1) UNCLOS creates a “tax” on U.S. development of deep seabeds, by requiring contributions to the International Seabed Authority.

2) UNCLOS has, as key parties, many regimes hostile to the U.S., and state sponsors of terrorism. They would be in a position to judge or oversee U.S. actions.

3) UNCLOS creates an international dispute settlement system composed of judges who will probably be hostile to U.S. interests.

These are not unreasonable, but they are not completely convincing.  After all, the U.N. itself effectively imposes a tax on the U.S. (we call them dues).  Both the U.N. and the WTO contain regimes hostile to U.S. interests.  So while it is not ideal, it is hard to see why UNCLOS is being singled out as much worse or dangerous than other far more intrusive treaties.  And Lee is leaving out an assessment of some of the benefits of the treaty. Unless Lee thinks the U.S. was mistaken in joining the U.N. and WTO, I don’t find his analysis here very credible. But you can judge for yourself.

http://opiniojuris.org/2011/09/19/what-are-the-u-s-objections-to-the-law-of-the-sea-treaty/

5 Responses

  1. I think USA has diplomatic role for different issues relating to number of Controversial issues.USA is making rules and regulations that is in the favor of USA.So USA is not participating in the law of sea treaty.

  2. ==UNCLOS creates an international dispute settlement system composed of judges who will probably be hostile to U.S. interests.==

    U.S. has not yet learned to make the distinction between legitimate and illegitimate interests. When an U.S. judge sends a child molester to jail the judge is always hostile to the interests of the rapist. But it does not follow that U.S. should fire the judges and demolish the courthouses.

  3. If the US is already doing some things wrong (for example, joining the UN Human Rights Council), there is no reason why the US should not do other things wrong for similar reasons (joining the Convention on the Law of the Sea).

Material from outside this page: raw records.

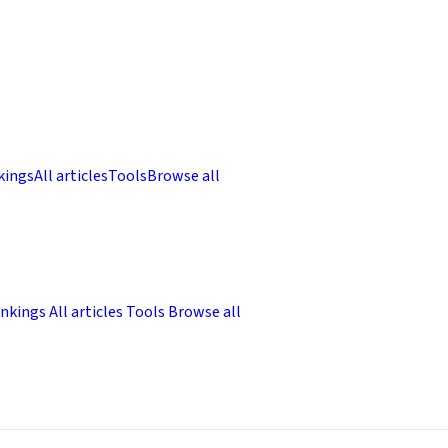
kings
All articles
Tools
Browse all
nkings
All articles
Tools
Browse all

The logic is impeccable.

  4. Keep in mind that we are not discussing a theoretical issue. The Law of the Sea Convention has been in force for more than 16 years, as has the International Seabed Authority (in which the US was a provisional member during the first 4 years in which the basic rules of operation were negotiated). It is long past time to move past a focus on “what might be” and examine how the convention addresses US interests in practice  and how being a non-party is restricting US influence in ocean law and policy and restricting activities of US ocean industry.

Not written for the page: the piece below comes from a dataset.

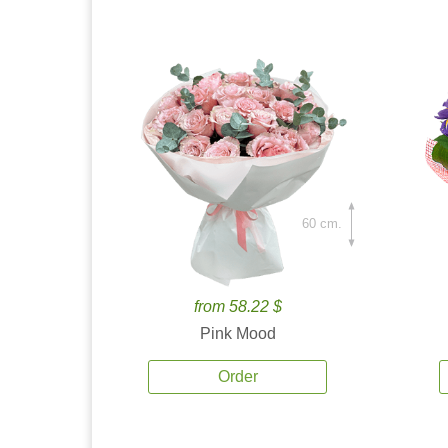
60 cm.
from 58.22 $
Pink Mood
Order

    Parties to the convention have submitted critical issues of maritime boundaries for resolution by binding dispute resolution with the Bangladesh-Myanmar dispute now before the International Tribunal for the Law of the Sea. Dozens of nations are submitting proposals for their extended continental shelf to the Commission on the Limits of the Continental Shelf for review and recommendation. The choice is not between the LOS Convention and some ideological fantasy, it is between the LOS Convention and a world where a weakened law of the sea would foster a return to the disorder of ocean claims of the 1950s and 1960s, not with claims to authority at greater distances but ones in which countries like China and India reinterpret and revise customary law claims to give themselves greater authority over activities in their EEZs than are permitted by the Convention.

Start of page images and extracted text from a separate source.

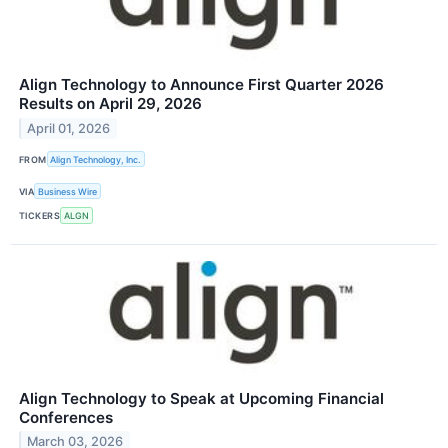
Align Technology to Announce First Quarter 2026
Results on April 29, 2026
April 01, 2026
FROM
Align Technology, Inc.
VIA
Business Wire
TICKERS
ALGN
Align Technology to Speak at Upcoming Financial
Conferences
March 03, 2026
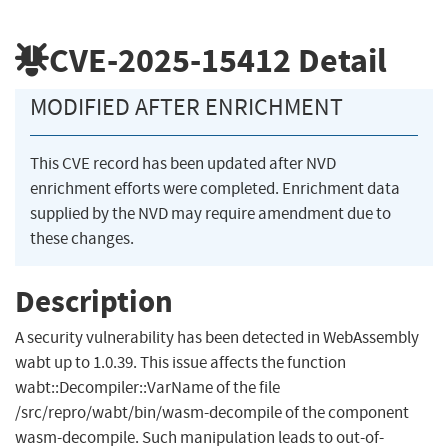
CVE-2025-15412
Detail
MODIFIED AFTER ENRICHMENT
This CVE record has been updated after NVD
enrichment efforts were completed. Enrichment data
supplied by the NVD may require amendment due to
these changes.
Description
A security vulnerability has been detected in WebAssembly
wabt up to 1.0.39. This issue affects the function
wabt::Decompiler::VarName of the file
/src/repro/wabt/bin/wasm-decompile of the component
wasm-decompile. Such manipulation leads to out-of-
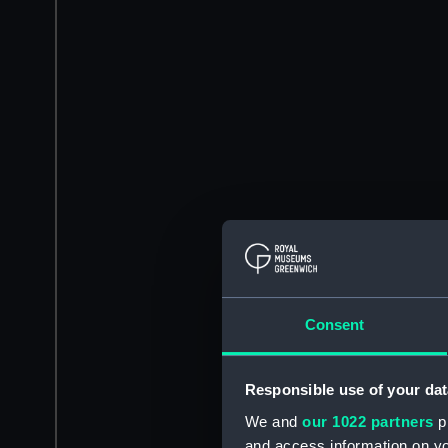
Consent
Responsible use of your dat
We and
our 1022 partners
pr
and access information on yo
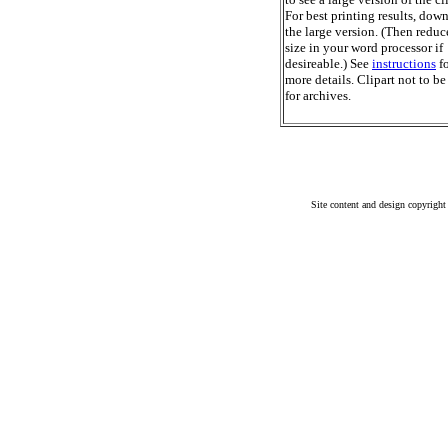
For best printing results, dow
the large version. (Then reduc
size in your word processor if
desireable.) See
instructions
fo
more details. Clipart not to be
for archives.
Site content and design copyright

    Perhaps a good example of the pragmatic view is that when the US decided not to sign the LOS Convention in 1982 there were four consortia considering development of deep seabed hard minerals, with all four being controlled by US firms. Now there are 12 operations (with members from 15 countries) licensed by the ISA conducting exploration of deep seabed mine sites while the sole US licensee under domestic seabed mining legislation has not undertaken active exploration in over a decade and is overdue for renewal of its licenses. This at a time when rising metal consumption in China, India, and Brazil are ensuring good prices of metals from nodules for decades into the future and where rare earth production as a by-product of seabed mining could address a national security issue.

  5. Mihai, that’s possibly the worst analogy I’ve ever come across.

    I actually don’t think it is capable of making your point even if you transpose the parties or indeed under any circumstances.